Instructions to follow >> Below is a listing; restate from it, character for character, the lines beginning at the line holding "apenas curioso sobre" and ending at the line holding "exploramos tudo o", both included.

Records supplied >>

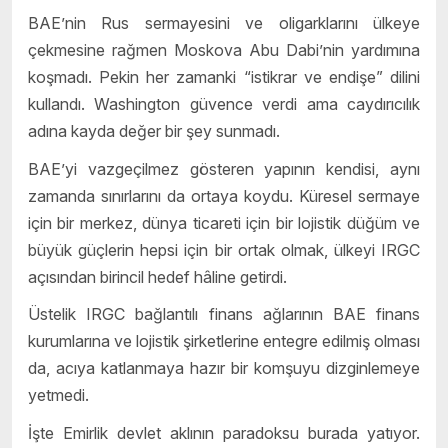
BAE’nin Rus sermayesini ve oligarklarını ülkeye
çekmesine rağmen Moskova Abu Dabi’nin yardımına
koşmadı. Pekin her zamanki “istikrar ve endişe” dilini
kullandı. Washington güvence verdi ama caydırıcılık
adına kayda değer bir şey sunmadı.
BAE’yi vazgeçilmez gösteren yapının kendisi, aynı
zamanda sınırlarını da ortaya koydu. Küresel sermaye
için bir merkez, dünya ticareti için bir lojistik düğüm ve
büyük güçlerin hepsi için bir ortak olmak, ülkeyi IRGC
açısından birincil hedef hâline getirdi.
Üstelik IRGC bağlantılı finans ağlarının BAE finans
kurumlarına ve lojistik şirketlerine entegre edilmiş olması
da, acıya katlanmaya hazır bir komşuyu dizginlemeye
yetmedi.
İşte Emirlik devlet aklının paradoksu burada yatıyor.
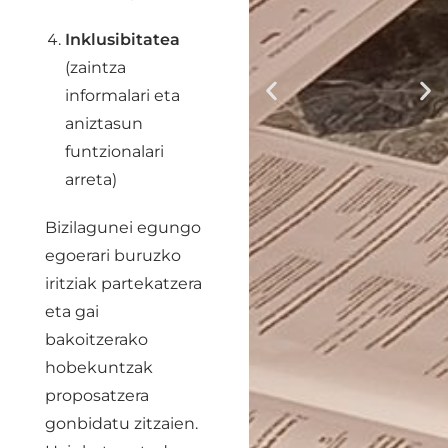
Inklusibitatea
(zaintza
informalari eta
aniztasun
funtzionalari
arreta)
Bizilagunei egungo
egoerari buruzko
iritziak partekatzera
eta gai
bakoitzerako
hobekuntzak
proposatzera
gonbidatu zitzaien.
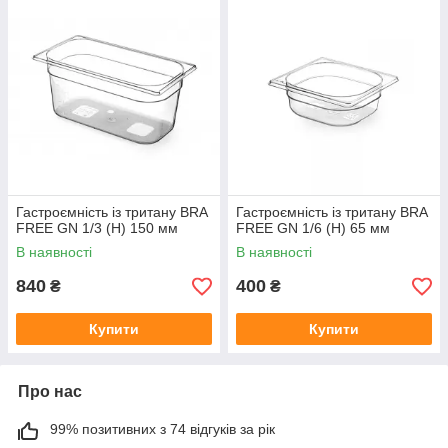
Температурна стійкість
: Витримують температури
від -40°C до +90°C, підходять для холодильників,
морозильних камер та мікрохвильових печей.
Гігієнічність
: Не вбирають запахи, легко миються та
підходять для посудомийних машин.
Гастроємність із тритану BRA
Гастроємність із тритану BRA
FREE GN 1/3 (H) 150 мм
FREE GN 1/6 (H) 65 мм
В наявності
В наявності
840
400
₴
₴
Купити
Купити
Про нас
99% позитивних з 74 відгуків за рік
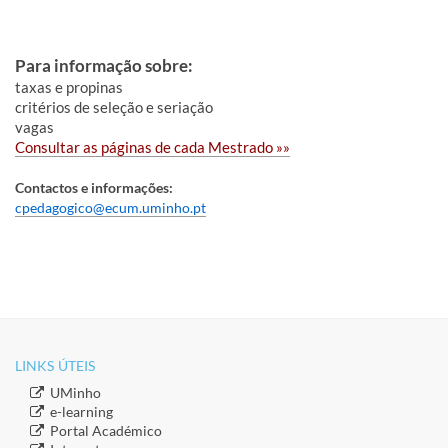
Para informação sobre:
taxas e propinas
critérios de seleção e seriação
​vagas ​
Co
nsultar as páginas de ca​
da
Mestrad
o »»
Contactos e informações:
cpedagogico@ecum.uminho.pt
LINKS ÚTEIS​
​UMinho
​e-learning
​Portal Académico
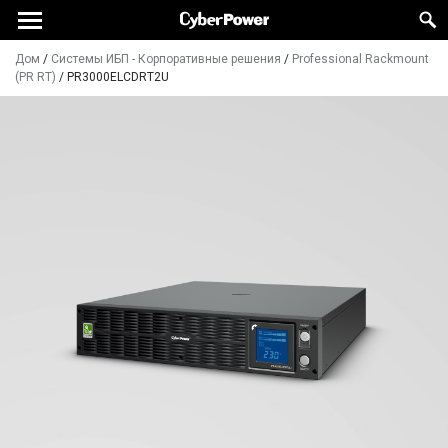
Дом
/
Системы ИБП - Корпоративные решения
/
Professional Rackmount
(PR RT)
/
PR3000ELCDRT2U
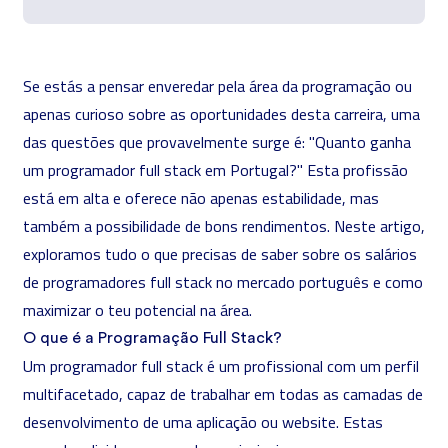
Se estás a pensar enveredar pela área da programação ou
apenas curioso sobre as oportunidades desta carreira, uma
das questões que provavelmente surge é: "Quanto ganha
um programador full stack em Portugal?" Esta profissão
está em alta e oferece não apenas estabilidade, mas
também a possibilidade de bons rendimentos. Neste artigo,
exploramos tudo o que precisas de saber sobre os salários
de programadores full stack no mercado português e como
maximizar o teu potencial na área.
O que é a Programação Full Stack?
Um
programador full stack
é um profissional com um perfil
multifacetado, capaz de trabalhar em todas as camadas de
desenvolvimento de uma aplicação ou website. Estas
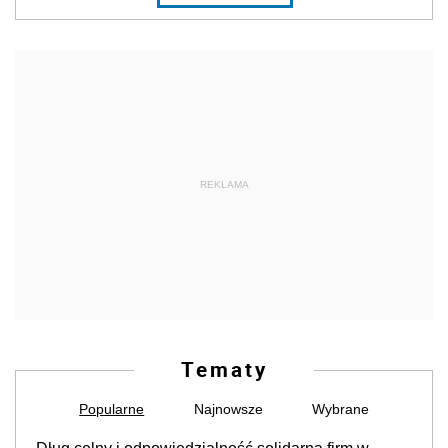
REKLAMA
Tematy
Popularne
Najnowsze
Wybrane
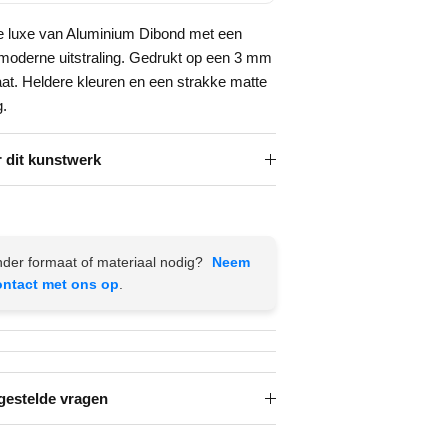
e luxe van Aluminium Dibond met een
 moderne uitstraling. Gedrukt op een 3 mm
aat. Heldere kleuren en een strakke matte
g.
 dit kunstwerk
der formaat of materiaal nodig?
Neem
ontact met ons op
.
gestelde vragen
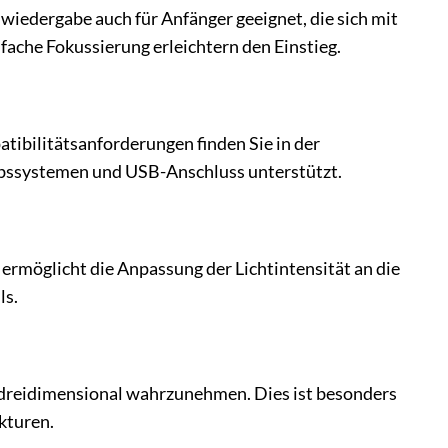
wiedergabe auch für Anfänger geeignet, die sich mit
ache Fokussierung erleichtern den Einstieg.
tibilitätsanforderungen finden Sie in der
iebssystemen und USB-Anschluss unterstützt.
 ermöglicht die Anpassung der Lichtintensität an die
ls.
 dreidimensional wahrzunehmen. Dies ist besonders
kturen.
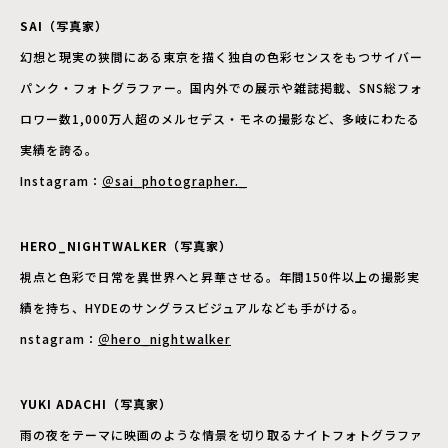
SAI（写真家）
幻想と現実の狭間にある東京を描く独自の色彩センスをもつサイバー
パンク・フォトグラファー。国内外での展示や雑誌掲載、SNS総フォ
ロワー数1,000万人超のメルセデス・モネの撮影など、多岐にわたる
実績を誇る。
Instagram：
＠sai_photographer._
HERO_NIGHTWALKER（写真家）
視点と色彩で日常を異世界へと昇華させる。年間150件以上の撮影実
績を持ち、HYDEのサングラスビジュアルなども手がける。
nstagram：
＠hero_nightwalker
YUKI ADACHI（写真家）
雨の夜をテーマに映画のような情景を切り取るナイトフォトグラファ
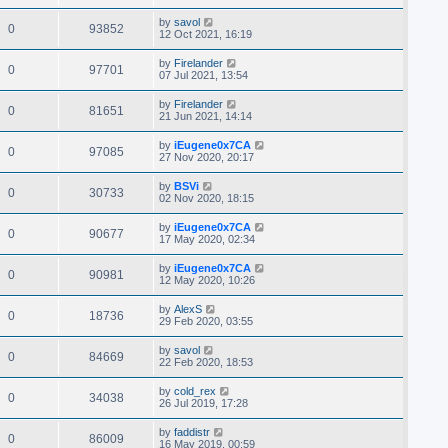
by
savol
0
93852
12 Oct 2021, 16:19
by
Firelander
0
97701
07 Jul 2021, 13:54
by
Firelander
0
81651
21 Jun 2021, 14:14
by
iEugene0x7CA
0
97085
27 Nov 2020, 20:17
by
BSVi
0
30733
02 Nov 2020, 18:15
by
iEugene0x7CA
0
90677
17 May 2020, 02:34
by
iEugene0x7CA
0
90981
12 May 2020, 10:26
by
AlexS
0
18736
29 Feb 2020, 03:55
by
savol
0
84669
22 Feb 2020, 18:53
by
cold_rex
0
34038
26 Jul 2019, 17:28
by
faddistr
0
86009
16 May 2019, 00:59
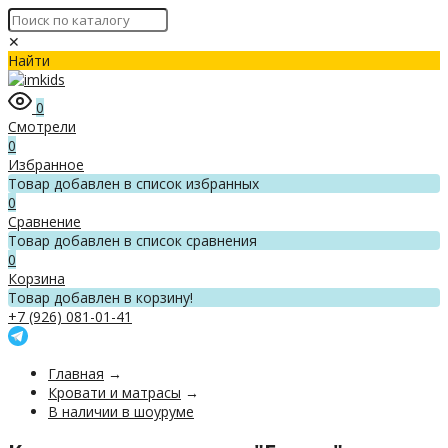
✕
Найти
0
Смотрели
0
Избранное
Товар добавлен в список избранных
0
Сравнение
Товар добавлен в список сравнения
0
Корзина
Товар добавлен в корзину!
+7 (926) 081-01-41
Главная
→
Кровати и матрасы
→
В наличии в шоуруме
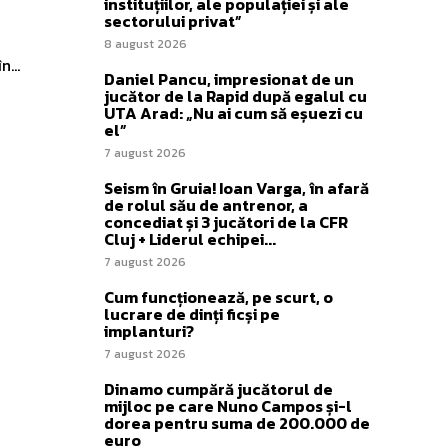
instituțiilor, ale populației și ale
sectorului privat”
8 august 2026
...
Daniel Pancu, impresionat de un
jucător de la Rapid după egalul cu
UTA Arad: „Nu ai cum să eșuezi cu
el”
7 august 2026
Seism în Gruia! Ioan Varga, în afară
de rolul său de antrenor, a
concediat și 3 jucători de la CFR
Cluj + Liderul echipei...
7 august 2026
Cum funcționează, pe scurt, o
lucrare de dinți ficși pe
implanturi?
7 august 2026
Dinamo cumpără jucătorul de
mijloc pe care Nuno Campos și-l
dorea pentru suma de 200.000 de
euro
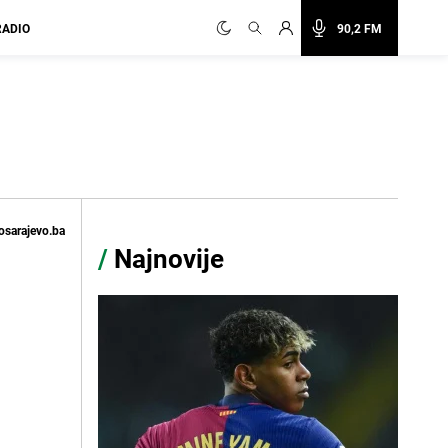
RADIO
90,2 FM
osarajevo.ba
/
Najnovije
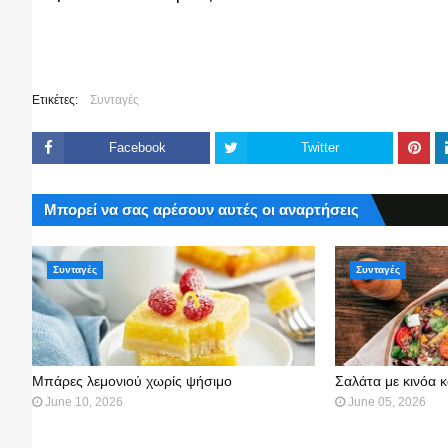
Ετικέτες:
Συνταγές
Facebook
Twitter
Μπορεί να σας αρέσουν αυτές οι αναρτήσεις
Συνταγές
Συνταγές
Μπάρες λεμονιού χωρίς ψήσιμο
Σαλάτα με κινόα κ
June 10, 2026
June 05, 2026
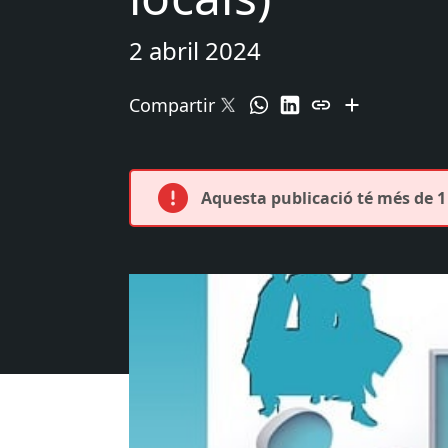
2 abril 2024
Compartir
Aquesta publicació té més de 1 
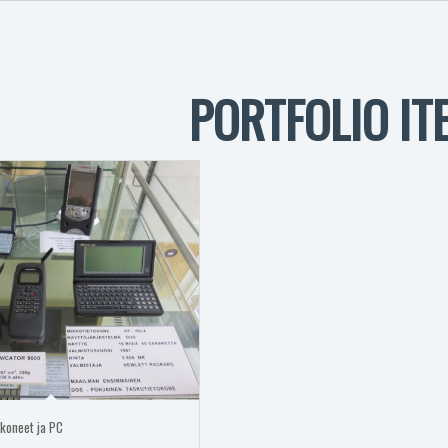
PORTFOLIO IT
koneet ja PC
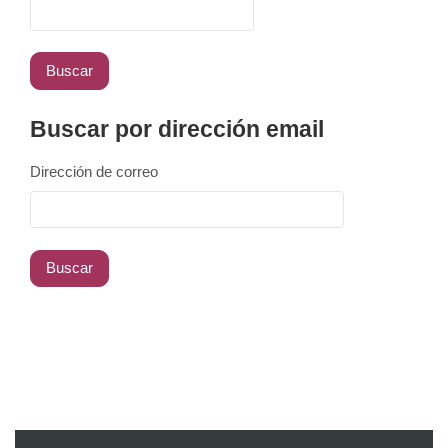
Buscar por dirección email
Dirección de correo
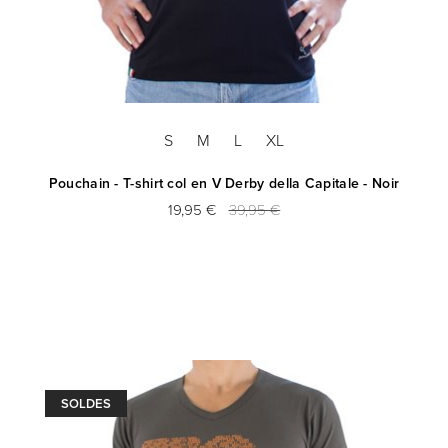
S
M
L
XL
Pouchain - T-shirt col en V Derby della Capitale - Noir
19,95 €
39,95 €
SOLDES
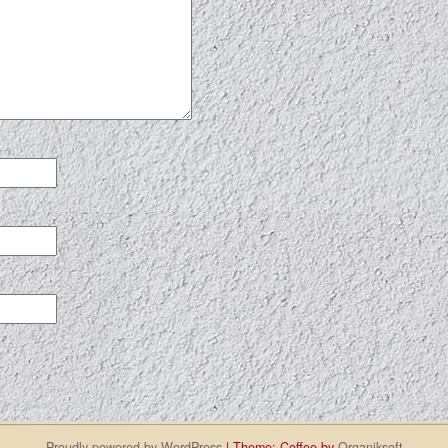
Proudly powered by WordPress
|
Theme: Coffee by
Organiksoft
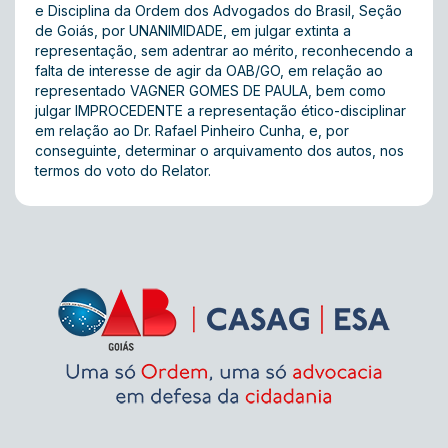
e Disciplina da Ordem dos Advogados do Brasil, Seção
de Goiás, por UNANIMIDADE, em julgar extinta a
representação, sem adentrar ao mérito, reconhecendo a
falta de interesse de agir da OAB/GO, em relação ao
representado VAGNER GOMES DE PAULA, bem como
julgar IMPROCEDENTE a representação ético-disciplinar
em relação ao Dr. Rafael Pinheiro Cunha, e, por
conseguinte, determinar o arquivamento dos autos, nos
termos do voto do Relator.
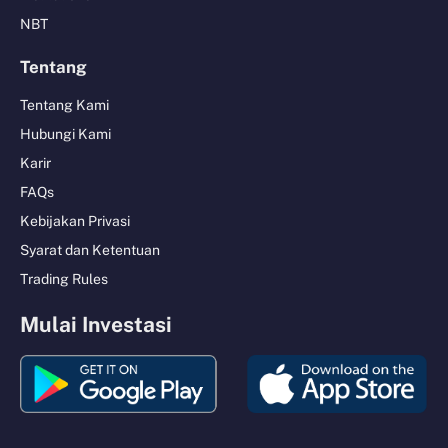
NBT
Tentang
Tentang Kami
Hubungi Kami
Karir
FAQs
Kebijakan Privasi
Syarat dan Ketentuan
Trading Rules
Mulai Investasi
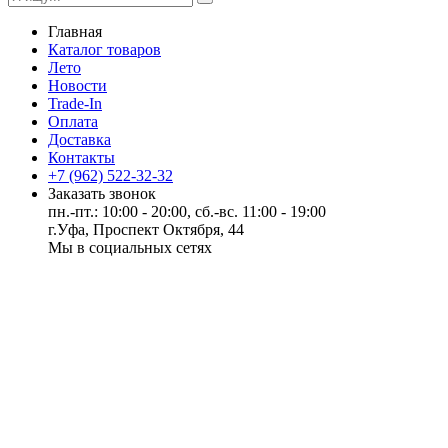
Главная
Каталог товаров
Лето
Новости
Trade-In
Оплата
Доставка
Контакты
+7 (962) 522-32-32
Заказать звонок
пн.-пт.: 10:00 - 20:00, сб.-вс. 11:00 - 19:00
г.Уфа, Проспект Октября, 44
Мы в социальных сетях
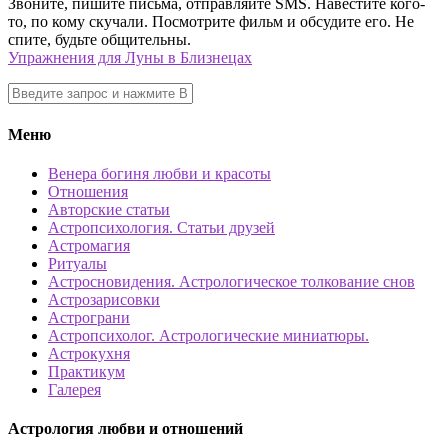
Звоните, пишите письма, отправляйте SMS. Навестите кого-
то, по кому скучали. Посмотрите фильм и обсудите его. Не
спите, будьте общительны.
Упражнения для Луны в Близнецах
Меню
Венера богиня любви и красоты
Отношения
Авторские статьи
Астропсихология. Статьи друзей
Астромагия
Ритуалы
Астросновидения. Астрологическое толкование снов
Астрозарисовки
Астрограни
Астропсихолог. Астрологические миниатюры.
Астрокухня
Практикум
Галерея
Астрология любви и отношений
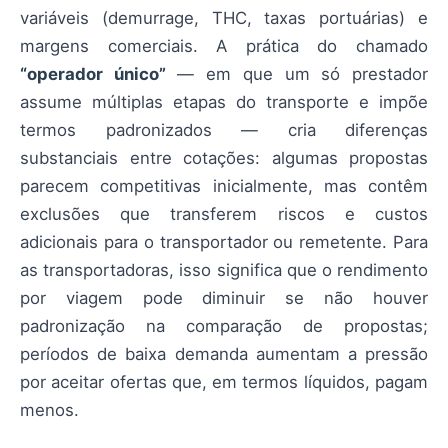
variáveis (demurrage, THC, taxas portuárias) e
margens comerciais. A prática do chamado
“operador único”
— em que um só prestador
assume múltiplas etapas do transporte e impõe
termos padronizados — cria diferenças
substanciais entre cotações: algumas propostas
parecem competitivas inicialmente, mas contêm
exclusões que transferem riscos e custos
adicionais para o transportador ou remetente. Para
as transportadoras, isso significa que o rendimento
por viagem pode diminuir se não houver
padronização na comparação de propostas;
períodos de baixa demanda aumentam a pressão
por aceitar ofertas que, em termos líquidos, pagam
menos.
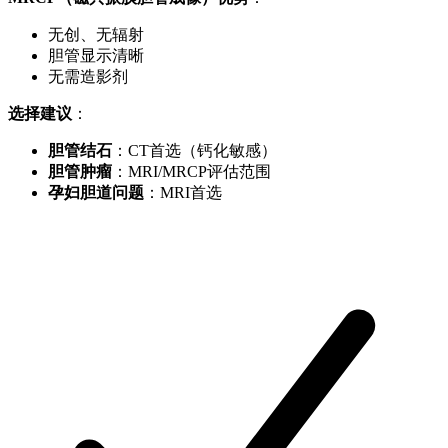
无创、无辐射
胆管显示清晰
无需造影剂
选择建议
：
胆管结石
：CT首选（钙化敏感）
胆管肿瘤
：MRI/MRCP评估范围
孕妇胆道问题
：MRI首选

Problem solution >>
apenas curioso sobre as oportunidades desta carreira, uma
das questões que provavelmente surge é: "Quanto ganha
um programador full stack em Portugal?" Esta profissão
está em alta e oferece não apenas estabilidade, mas
também a possibilidade de bons rendimentos. Neste artigo,
exploramos tudo o que precisas de saber sobre os salários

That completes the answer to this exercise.